And to be fair again, Pope Pius XII had always harbored the most profound misgivings about the Hitler system and its evident capacity for radical evil. (During Hitler’s first visit to Rome, for example, the Holy Father rather ostentatiously took himself out of town to the papal retreat at Castelgandolfo.)   (God Is Not Great, p. 239)

Woops. Tim’s “bad history New Atheist” sounds like he is being very careful to get his history right and avoid recycling the popular antiCatholic prejudices about Pope Pius XII.

The same blanks turn up in searches for Tim’s “wildly wrong” factoids in Daniel Dennett’s Breaking the Spell.

Perhaps Tim is bothered by “bad history” that has been peddled in other writings by these New Atheists. I have not followed them closely so I would appreciate being informed of where any of these New Atheists have been dragging their mindless acolytes into the cesspool of historical ignorance.

As for P.Z. Myers and Jerry Coyne I have no idea whether they have been the ones responsible for the historical ignorance of the atheists of the world, and I do find it very difficult to believe that Richard Carrier has gaffed on any of Tim’s “factoids”.

One name I know nix about is Neil Degrasse Tyson ­but Tim describes him as a tag-along afterthought, one who is not really a New Atheist mover and shaker but “an outlier on the fringe of this [New Atheist] movement” who sometimes speaks about history (and who “is sometimes referred to on matters historical” — though we are not told by whom). Tim accuses Tyson of some inaccurate factoids about Giordano Bruno and medieval science. Tim does not explain if Tyson upsets him so much because he failed to have read James Hannam’s God’s Philosophers. But since this Tyson is said by Tim to be just “an outlier on the fringe” of the New Atheist movement then surely Tim’s blog is not really going to be bothered too much with his views.

So what is the fuss all about really? Why does Tim write in a way to associate prominent New Atheists with historical ignorance when there appears to be scant evidence, at least in their best known publications, for his sweeping inferences?

No doubt Tim has come across a few people who have repeated some of his “wildly wrong” ideas (easy enough on the web!) but I would be interested to know the basis of his conviction that such ignorance is spawned by prominent intellectuals, that it has been mindlessly swallowed by their acolytes, and that his own gifts of rationality and historical training are clearly needed to restore atheists to sanity and respectability.

Why do New Atheists get their history so wrong?

Tim explains:

  • The first problem seems to be, in most cases (Carrier being the virtually lone exception) no training in historical analysis past high school level. Most of these people (and a majority of their followers and fans) come from a STEM background, which means few have done any historical study since their teens. They seem to work from a layman’s popular conception of history which, as anyone who has actually studied history knows, is substantially crap. Thus they accept popular factoids about the medieval belief in a flat earth or the dumbed down popular conception of the Galileo Affair without question.

Well, actually, that doesn’t “explain”. Tim’s logic and concepts here are confused and confusing. He begins by lamenting the lack of “training in historical analysis” among New Atheist’s intellectual leaders. Or rather, he begins by saying that writers with science backgrounds have had “no training in historical analysis” since “high school level”.

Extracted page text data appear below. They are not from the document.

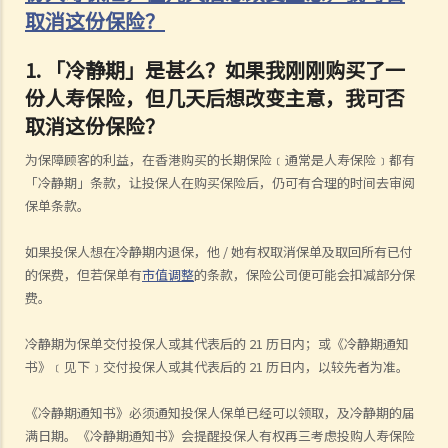
取消这份保险？
1.
「冷静期」是甚么？如果我刚刚购买了一
份人寿保险，但几天后想改变主意，我可否
取消这份保险？
为保障顾客的利益，在香港购买的长期保险﹝通常是人寿保险﹞都有
「冷静期」条款，让投保人在购买保险后，仍可有合理的时间去审阅
保单条款。
如果投保人想在冷静期内退保，他
/
她有权取消保单及取回所有已付
的保费，但若保单有
市值调整
的条款，保险公司便可能会扣减部分保
费。
冷静期为保单交付投保人或其代表后的
21
历日内；或《冷静期通知
书》﹝见下﹞交付投保人或其代表后的
21
历日内，以较先者为准。
《冷静期通知书》必须通知投保人保单已经可以领取，及冷静期的届
满日期。《冷静期通知书》会提醒投保人有权再三考虑投购人寿保险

What does Tim mean by that, exactly? Historical analysis has to do with “research methods” and evaluations of primary sources etc. The closest some of us get to anything like that in junior high school is learning to go to a library and finding information in encyclopedias and copying it into essays in a way to answer simple questions like: What Were the Causes of World War One? I suggest that very few students in high school ever learn anything at all about genuine “historical analysis”. In the senior high school level some learn to debate ideas in history, but that is rarely the same thing as “historical analysis”.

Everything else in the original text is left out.